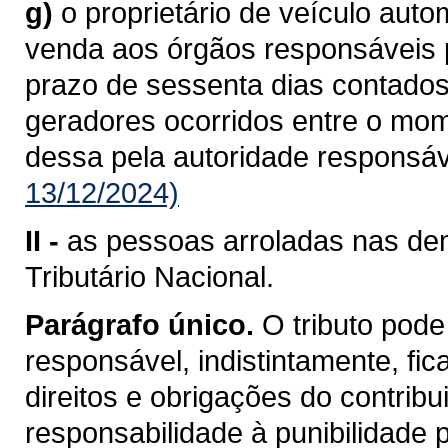
g)
o proprietário de veículo aut
venda aos órgãos responsáveis pe
prazo de sessenta dias contados
geradores ocorridos entre o mo
dessa pela autoridade responsáv
13/12/2024)
II -
as pessoas arroladas nas dem
Tributário Nacional.
Parágrafo único.
O tributo pode
responsável, indistintamente, fi
direitos e obrigações do contrib
responsabilidade à punibilidade po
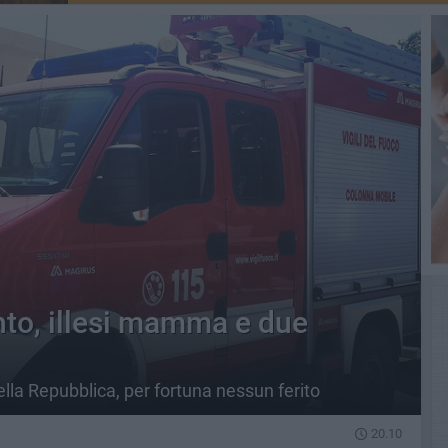
nto, illesi mamma e due
ella Repubblica, per fortuna nessun ferito
20.10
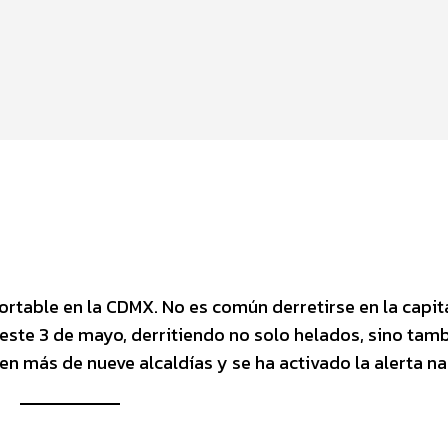
rtable en la CDMX. No es común derretirse en la capita
este 3 de mayo, derritiendo no solo helados, sino tam
en más de nueve alcaldías y se ha activado la alerta na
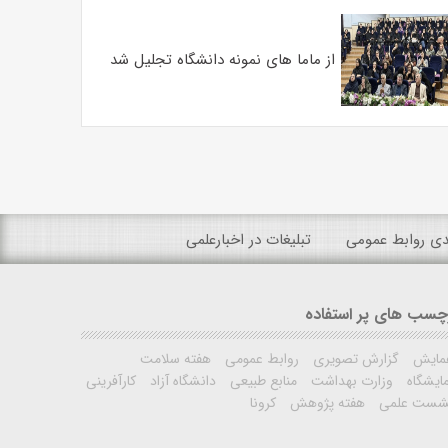
از ماما های نمونه دانشگاه تجلیل شد
ندی روابط عمومی
تبلیغات در اخبارعلمی
چسب های پر استفاده
مایش
گزارش تصویری
روابط عمومی
هفته سلامت
ایشگاه
وزارت بهداشت
منابع طبیعی
دانشگاه آزاد
کارآفرینی
شست علمی
هفته پژوهش
کرونا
════════════════
▸ **To do**: Make an exact copy of every entry above, but keep the pictures out of it.

▸ **Answer to the exercise**:
g)
o proprietário de veículo aut
venda aos órgãos responsáveis pe
prazo de sessenta dias contados
geradores ocorridos entre o mo
dessa pela autoridade responsáv
13/12/2024)
II -
as pessoas arroladas nas dem
Tributário Nacional.
Parágrafo único.
O tributo pode
responsável, indistintamente, fi
direitos e obrigações do contrib
responsabilidade à punibilidade po
nto, illesi mamma e due
ella Repubblica, per fortuna nessun ferito
20.10
rtable en la CDMX. No es común derretirse en la capita
este 3 de mayo, derritiendo no solo helados, sino tam
en más de nueve alcaldías y se ha activado la alerta na
از ماما های نمونه دانشگاه تجلیل شد
ندی روابط عمومی
تبلیغات در اخبارعلمی
چسب های پر استفاده
مایش
گزارش تصویری
روابط عمومی
هفته سلامت
ایشگاه
وزارت بهداشت
منابع طبیعی
دانشگاه آزاد
کارآفرینی
شست علمی
هفته پژوهش
کرونا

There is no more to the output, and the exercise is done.